→ **The task**
Reproduce precisely the lines between the start of the data below and the line with "站点地图 (257, 1346)", both included.

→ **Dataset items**
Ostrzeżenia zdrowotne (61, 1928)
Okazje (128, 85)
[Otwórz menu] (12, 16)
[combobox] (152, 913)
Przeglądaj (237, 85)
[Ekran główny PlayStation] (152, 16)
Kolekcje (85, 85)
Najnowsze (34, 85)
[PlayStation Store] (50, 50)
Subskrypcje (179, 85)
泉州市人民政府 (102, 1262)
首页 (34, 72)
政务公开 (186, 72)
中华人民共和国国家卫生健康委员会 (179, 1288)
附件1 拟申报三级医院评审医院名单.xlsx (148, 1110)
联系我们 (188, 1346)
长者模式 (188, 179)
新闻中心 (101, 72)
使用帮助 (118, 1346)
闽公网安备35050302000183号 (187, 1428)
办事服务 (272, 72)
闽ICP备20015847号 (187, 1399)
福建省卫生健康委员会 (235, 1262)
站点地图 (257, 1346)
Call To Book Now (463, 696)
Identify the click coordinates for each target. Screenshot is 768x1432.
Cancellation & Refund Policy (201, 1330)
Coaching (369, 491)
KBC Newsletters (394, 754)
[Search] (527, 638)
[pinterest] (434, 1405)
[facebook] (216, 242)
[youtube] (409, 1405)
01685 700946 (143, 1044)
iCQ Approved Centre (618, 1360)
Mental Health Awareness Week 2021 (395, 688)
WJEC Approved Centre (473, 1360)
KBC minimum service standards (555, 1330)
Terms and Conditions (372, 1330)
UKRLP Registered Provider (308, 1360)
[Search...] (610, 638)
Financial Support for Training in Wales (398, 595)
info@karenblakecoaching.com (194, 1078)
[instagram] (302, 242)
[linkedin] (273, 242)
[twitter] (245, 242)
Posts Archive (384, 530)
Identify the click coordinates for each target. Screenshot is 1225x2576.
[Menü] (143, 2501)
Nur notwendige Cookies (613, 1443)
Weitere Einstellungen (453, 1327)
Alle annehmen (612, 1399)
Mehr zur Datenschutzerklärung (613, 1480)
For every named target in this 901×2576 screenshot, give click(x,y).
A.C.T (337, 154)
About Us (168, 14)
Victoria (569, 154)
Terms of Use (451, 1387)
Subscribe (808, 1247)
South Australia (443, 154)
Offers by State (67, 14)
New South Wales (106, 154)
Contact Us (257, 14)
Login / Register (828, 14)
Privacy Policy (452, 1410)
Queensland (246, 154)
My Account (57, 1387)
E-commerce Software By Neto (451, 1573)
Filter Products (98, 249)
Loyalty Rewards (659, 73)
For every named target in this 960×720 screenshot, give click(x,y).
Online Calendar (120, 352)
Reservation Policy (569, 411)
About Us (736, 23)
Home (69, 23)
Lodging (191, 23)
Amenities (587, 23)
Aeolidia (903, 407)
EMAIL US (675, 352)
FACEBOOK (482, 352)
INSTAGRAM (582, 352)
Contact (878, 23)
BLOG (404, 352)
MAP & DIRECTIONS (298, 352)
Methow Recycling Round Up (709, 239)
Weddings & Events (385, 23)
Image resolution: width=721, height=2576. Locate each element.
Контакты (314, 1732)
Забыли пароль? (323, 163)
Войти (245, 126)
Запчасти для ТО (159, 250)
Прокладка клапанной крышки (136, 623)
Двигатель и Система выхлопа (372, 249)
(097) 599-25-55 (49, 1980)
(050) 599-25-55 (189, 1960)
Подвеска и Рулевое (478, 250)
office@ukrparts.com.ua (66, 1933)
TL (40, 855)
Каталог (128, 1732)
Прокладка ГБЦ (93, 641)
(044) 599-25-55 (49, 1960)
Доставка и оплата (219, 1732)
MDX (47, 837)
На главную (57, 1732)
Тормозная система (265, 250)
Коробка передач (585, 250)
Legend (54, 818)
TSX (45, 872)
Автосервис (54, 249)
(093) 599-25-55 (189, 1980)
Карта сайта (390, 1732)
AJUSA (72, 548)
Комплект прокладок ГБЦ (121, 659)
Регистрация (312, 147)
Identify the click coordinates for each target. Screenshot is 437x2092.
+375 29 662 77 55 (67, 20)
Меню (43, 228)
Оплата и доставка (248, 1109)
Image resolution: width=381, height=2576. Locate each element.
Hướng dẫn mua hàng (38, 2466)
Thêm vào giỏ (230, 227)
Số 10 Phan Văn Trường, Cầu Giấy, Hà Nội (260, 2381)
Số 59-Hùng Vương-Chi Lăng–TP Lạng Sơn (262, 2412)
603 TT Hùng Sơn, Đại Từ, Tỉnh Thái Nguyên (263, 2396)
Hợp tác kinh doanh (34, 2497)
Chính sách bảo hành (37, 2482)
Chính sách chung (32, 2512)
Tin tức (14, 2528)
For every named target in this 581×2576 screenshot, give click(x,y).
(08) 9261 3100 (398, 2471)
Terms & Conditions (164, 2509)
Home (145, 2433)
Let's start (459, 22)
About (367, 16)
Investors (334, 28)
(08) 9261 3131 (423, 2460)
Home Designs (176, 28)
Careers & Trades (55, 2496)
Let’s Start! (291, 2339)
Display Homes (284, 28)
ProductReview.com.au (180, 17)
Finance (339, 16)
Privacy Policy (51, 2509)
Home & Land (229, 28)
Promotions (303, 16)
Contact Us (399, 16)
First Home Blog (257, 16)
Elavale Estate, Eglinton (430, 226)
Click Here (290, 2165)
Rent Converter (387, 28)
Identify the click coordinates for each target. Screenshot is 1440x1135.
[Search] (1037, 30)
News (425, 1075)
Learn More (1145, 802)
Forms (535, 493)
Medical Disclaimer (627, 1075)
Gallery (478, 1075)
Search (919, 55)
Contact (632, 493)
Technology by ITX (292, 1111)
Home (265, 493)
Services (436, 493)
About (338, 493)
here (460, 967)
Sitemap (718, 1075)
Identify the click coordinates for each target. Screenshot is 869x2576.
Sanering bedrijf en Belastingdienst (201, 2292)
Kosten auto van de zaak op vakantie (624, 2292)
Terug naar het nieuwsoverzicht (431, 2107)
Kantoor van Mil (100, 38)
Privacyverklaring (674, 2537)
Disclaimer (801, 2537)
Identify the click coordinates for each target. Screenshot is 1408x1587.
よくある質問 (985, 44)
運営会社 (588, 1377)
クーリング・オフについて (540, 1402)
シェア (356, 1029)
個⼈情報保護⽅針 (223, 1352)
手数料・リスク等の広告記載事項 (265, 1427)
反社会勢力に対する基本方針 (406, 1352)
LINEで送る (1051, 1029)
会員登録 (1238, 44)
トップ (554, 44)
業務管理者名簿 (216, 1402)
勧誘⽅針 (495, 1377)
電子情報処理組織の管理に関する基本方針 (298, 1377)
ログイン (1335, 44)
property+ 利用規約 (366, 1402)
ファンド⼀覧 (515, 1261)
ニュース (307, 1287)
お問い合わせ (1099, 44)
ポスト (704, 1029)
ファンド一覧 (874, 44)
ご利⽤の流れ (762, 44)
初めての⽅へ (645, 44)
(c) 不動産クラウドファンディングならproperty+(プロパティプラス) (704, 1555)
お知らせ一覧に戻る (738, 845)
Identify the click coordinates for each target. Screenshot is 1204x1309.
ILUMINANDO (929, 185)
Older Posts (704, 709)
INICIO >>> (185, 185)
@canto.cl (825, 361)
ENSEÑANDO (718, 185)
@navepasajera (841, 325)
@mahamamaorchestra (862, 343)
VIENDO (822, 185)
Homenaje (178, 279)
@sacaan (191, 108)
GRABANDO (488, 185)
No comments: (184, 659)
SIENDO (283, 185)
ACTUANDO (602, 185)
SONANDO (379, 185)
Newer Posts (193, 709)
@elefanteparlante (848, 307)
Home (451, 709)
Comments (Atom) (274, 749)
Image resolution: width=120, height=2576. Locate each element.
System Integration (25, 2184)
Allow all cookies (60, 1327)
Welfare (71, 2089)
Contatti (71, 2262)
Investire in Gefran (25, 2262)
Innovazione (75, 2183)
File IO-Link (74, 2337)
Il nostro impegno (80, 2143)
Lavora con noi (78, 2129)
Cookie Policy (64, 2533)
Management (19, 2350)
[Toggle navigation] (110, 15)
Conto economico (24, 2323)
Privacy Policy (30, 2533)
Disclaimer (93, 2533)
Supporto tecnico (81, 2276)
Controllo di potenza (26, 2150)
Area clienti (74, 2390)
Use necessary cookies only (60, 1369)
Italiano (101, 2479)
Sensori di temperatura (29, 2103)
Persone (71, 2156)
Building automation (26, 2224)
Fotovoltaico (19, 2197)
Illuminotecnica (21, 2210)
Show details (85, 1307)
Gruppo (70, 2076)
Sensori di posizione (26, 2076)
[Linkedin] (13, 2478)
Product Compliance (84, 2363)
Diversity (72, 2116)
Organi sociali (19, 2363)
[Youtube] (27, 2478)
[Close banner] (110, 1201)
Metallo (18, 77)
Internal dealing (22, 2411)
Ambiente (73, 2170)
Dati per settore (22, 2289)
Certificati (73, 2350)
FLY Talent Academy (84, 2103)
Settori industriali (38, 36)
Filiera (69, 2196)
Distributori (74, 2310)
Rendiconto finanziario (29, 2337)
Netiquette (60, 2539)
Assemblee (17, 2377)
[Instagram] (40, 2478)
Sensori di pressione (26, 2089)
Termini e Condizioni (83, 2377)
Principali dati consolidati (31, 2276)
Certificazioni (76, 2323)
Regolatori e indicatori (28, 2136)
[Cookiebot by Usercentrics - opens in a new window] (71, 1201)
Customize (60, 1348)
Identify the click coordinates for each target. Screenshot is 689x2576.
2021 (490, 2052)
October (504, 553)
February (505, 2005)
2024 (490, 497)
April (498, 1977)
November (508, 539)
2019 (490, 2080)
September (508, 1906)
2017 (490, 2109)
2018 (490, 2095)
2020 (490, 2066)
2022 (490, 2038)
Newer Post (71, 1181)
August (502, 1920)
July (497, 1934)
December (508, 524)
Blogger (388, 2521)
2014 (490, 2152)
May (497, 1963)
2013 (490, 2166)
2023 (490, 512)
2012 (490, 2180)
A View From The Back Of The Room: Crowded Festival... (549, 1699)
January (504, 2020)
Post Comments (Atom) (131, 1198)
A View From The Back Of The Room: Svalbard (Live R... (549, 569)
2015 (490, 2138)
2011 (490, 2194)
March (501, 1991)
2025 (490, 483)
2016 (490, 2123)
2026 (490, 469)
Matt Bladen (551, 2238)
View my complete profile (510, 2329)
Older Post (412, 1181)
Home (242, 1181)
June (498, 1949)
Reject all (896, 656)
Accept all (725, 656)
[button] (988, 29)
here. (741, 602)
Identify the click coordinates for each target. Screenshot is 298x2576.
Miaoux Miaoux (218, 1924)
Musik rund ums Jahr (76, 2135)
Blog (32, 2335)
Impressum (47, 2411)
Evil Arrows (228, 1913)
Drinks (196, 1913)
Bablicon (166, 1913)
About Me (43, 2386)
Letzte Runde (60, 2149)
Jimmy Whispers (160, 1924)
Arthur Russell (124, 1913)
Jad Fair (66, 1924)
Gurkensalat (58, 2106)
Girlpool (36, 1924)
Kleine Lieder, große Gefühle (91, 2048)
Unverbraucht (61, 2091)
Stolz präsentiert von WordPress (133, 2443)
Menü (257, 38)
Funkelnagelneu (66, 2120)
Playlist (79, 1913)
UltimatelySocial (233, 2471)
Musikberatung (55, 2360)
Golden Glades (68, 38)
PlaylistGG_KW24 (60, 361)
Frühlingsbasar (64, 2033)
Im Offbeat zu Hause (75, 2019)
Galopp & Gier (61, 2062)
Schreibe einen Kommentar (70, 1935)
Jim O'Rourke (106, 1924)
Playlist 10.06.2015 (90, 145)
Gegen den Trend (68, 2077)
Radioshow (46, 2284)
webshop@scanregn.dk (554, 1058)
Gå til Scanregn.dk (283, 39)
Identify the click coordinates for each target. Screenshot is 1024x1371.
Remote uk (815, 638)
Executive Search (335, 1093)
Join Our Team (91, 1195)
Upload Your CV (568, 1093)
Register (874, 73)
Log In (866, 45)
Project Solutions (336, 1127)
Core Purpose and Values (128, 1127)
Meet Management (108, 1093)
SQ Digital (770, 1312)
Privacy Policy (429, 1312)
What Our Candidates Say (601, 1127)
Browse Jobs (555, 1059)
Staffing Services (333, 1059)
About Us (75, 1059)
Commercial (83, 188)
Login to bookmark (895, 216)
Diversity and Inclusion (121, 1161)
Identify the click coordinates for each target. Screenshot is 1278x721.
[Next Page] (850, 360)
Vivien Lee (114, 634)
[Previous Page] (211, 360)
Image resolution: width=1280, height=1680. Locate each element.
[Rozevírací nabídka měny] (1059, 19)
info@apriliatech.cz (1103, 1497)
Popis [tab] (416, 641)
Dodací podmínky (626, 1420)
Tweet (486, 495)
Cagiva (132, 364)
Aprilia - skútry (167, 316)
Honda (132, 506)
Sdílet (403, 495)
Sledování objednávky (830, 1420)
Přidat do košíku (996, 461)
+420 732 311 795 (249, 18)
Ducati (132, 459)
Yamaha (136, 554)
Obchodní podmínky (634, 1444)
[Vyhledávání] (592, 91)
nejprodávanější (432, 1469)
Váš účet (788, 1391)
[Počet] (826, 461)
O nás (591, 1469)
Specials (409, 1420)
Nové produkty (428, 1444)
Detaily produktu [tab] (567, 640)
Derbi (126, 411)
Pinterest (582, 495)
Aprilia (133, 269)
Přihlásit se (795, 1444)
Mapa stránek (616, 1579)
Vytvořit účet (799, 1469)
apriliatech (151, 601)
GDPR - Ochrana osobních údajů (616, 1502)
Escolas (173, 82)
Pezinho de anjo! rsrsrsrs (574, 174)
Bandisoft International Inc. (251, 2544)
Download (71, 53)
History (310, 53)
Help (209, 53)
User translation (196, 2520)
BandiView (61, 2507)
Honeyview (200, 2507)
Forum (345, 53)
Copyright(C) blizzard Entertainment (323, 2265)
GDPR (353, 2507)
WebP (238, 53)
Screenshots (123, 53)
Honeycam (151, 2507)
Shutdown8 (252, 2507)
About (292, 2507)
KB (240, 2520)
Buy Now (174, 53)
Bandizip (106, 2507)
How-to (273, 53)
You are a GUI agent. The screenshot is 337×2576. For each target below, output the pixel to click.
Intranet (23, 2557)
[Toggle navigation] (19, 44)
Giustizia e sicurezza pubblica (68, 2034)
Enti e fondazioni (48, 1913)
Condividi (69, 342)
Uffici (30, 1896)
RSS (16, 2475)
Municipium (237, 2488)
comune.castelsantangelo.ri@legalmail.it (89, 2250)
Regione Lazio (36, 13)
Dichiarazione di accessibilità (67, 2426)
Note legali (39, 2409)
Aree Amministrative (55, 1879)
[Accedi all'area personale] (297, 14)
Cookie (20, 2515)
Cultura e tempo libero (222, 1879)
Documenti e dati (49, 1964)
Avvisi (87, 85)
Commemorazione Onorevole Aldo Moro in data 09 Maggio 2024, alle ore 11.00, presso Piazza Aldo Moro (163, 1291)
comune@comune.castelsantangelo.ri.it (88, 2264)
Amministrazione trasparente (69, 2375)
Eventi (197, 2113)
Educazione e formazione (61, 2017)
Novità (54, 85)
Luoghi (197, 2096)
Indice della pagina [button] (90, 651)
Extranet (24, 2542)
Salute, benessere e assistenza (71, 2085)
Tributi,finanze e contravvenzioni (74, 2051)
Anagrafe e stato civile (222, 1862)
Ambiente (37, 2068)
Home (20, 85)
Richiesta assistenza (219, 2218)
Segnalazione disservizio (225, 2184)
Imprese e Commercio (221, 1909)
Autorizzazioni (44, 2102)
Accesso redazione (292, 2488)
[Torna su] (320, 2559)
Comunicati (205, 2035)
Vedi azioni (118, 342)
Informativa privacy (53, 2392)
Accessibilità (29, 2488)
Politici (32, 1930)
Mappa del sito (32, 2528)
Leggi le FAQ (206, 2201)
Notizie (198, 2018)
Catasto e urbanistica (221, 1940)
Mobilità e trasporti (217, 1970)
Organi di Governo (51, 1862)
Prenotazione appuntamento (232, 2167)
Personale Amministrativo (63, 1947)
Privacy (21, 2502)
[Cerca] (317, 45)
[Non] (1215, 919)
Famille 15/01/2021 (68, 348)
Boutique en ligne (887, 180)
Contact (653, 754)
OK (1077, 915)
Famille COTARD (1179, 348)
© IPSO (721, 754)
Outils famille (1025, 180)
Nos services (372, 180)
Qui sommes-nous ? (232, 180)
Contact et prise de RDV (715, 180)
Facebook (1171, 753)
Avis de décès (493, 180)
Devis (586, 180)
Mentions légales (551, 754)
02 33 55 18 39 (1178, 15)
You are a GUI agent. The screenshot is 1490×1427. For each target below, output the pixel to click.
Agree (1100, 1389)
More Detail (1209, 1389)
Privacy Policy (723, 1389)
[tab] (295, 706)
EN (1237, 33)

→ **Finished task**
Ostrzeżenia zdrowotne (61, 1928)
Okazje (128, 85)
[Otwórz menu] (12, 16)
[combobox] (152, 913)
Przeglądaj (237, 85)
[Ekran główny PlayStation] (152, 16)
Kolekcje (85, 85)
Najnowsze (34, 85)
[PlayStation Store] (50, 50)
Subskrypcje (179, 85)
泉州市人民政府 (102, 1262)
首页 (34, 72)
政务公开 (186, 72)
中华人民共和国国家卫生健康委员会 (179, 1288)
附件1 拟申报三级医院评审医院名单.xlsx (148, 1110)
联系我们 (188, 1346)
长者模式 (188, 179)
新闻中心 (101, 72)
使用帮助 (118, 1346)
闽公网安备35050302000183号 (187, 1428)
办事服务 (272, 72)
闽ICP备20015847号 (187, 1399)
福建省卫生健康委员会 (235, 1262)
站点地图 (257, 1346)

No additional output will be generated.